■ WORK ORDER
Below are some records; output exactly the lines from the line with "remarkable city." to the line with "How do I prevent", both ends kept, and nothing more.

■ RECORDS
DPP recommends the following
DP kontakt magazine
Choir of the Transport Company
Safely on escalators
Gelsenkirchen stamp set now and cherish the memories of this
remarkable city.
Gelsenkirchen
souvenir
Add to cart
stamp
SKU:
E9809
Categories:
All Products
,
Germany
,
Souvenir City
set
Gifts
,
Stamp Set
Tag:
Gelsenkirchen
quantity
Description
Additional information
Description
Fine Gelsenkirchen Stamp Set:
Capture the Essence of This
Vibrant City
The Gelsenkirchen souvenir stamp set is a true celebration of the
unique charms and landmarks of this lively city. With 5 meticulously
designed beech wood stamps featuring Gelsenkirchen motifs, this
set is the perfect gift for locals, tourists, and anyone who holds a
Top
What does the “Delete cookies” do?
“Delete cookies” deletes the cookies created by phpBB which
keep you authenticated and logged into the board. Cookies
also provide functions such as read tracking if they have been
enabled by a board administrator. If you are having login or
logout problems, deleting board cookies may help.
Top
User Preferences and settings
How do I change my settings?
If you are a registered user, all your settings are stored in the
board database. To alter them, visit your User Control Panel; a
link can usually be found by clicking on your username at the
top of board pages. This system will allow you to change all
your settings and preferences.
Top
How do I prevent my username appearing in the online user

--

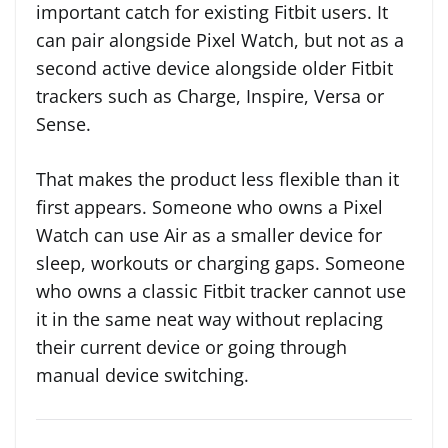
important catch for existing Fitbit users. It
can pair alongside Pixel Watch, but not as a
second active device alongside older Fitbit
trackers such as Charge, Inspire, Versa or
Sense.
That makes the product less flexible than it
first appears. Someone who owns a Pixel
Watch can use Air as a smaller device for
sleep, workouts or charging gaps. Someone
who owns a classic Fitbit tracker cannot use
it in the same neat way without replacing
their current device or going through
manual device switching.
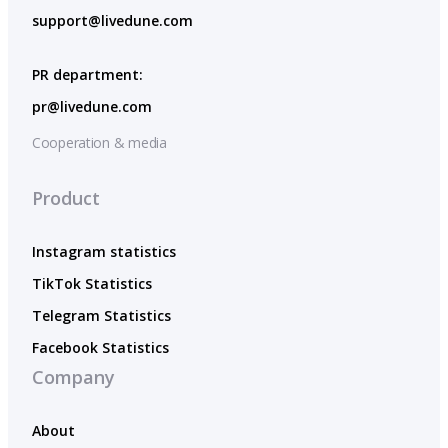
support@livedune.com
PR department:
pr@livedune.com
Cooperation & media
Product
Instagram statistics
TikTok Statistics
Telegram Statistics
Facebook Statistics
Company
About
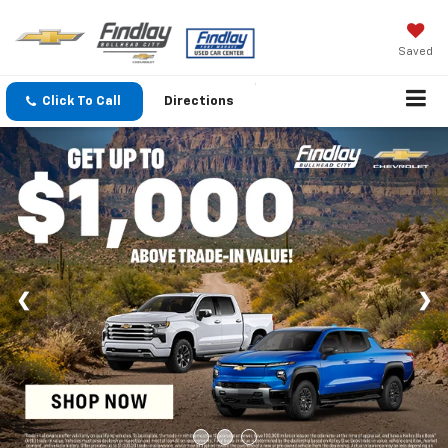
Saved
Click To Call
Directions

■ OUTPUT BELOW
remarkable city.
Gelsenkirchen
souvenir
Add to cart
stamp
SKU:
E9809
Categories:
All Products
,
Germany
,
Souvenir City
set
Gifts
,
Stamp Set
Tag:
Gelsenkirchen
quantity
Description
Additional information
Description
Fine Gelsenkirchen Stamp Set:
Capture the Essence of This
Vibrant City
The Gelsenkirchen souvenir stamp set is a true celebration of the
unique charms and landmarks of this lively city. With 5 meticulously
designed beech wood stamps featuring Gelsenkirchen motifs, this
set is the perfect gift for locals, tourists, and anyone who holds a
Top
What does the “Delete cookies” do?
“Delete cookies” deletes the cookies created by phpBB which
keep you authenticated and logged into the board. Cookies
also provide functions such as read tracking if they have been
enabled by a board administrator. If you are having login or
logout problems, deleting board cookies may help.
Top
User Preferences and settings
How do I change my settings?
If you are a registered user, all your settings are stored in the
board database. To alter them, visit your User Control Panel; a
link can usually be found by clicking on your username at the
top of board pages. This system will allow you to change all
your settings and preferences.
Top
How do I prevent my username appearing in the online user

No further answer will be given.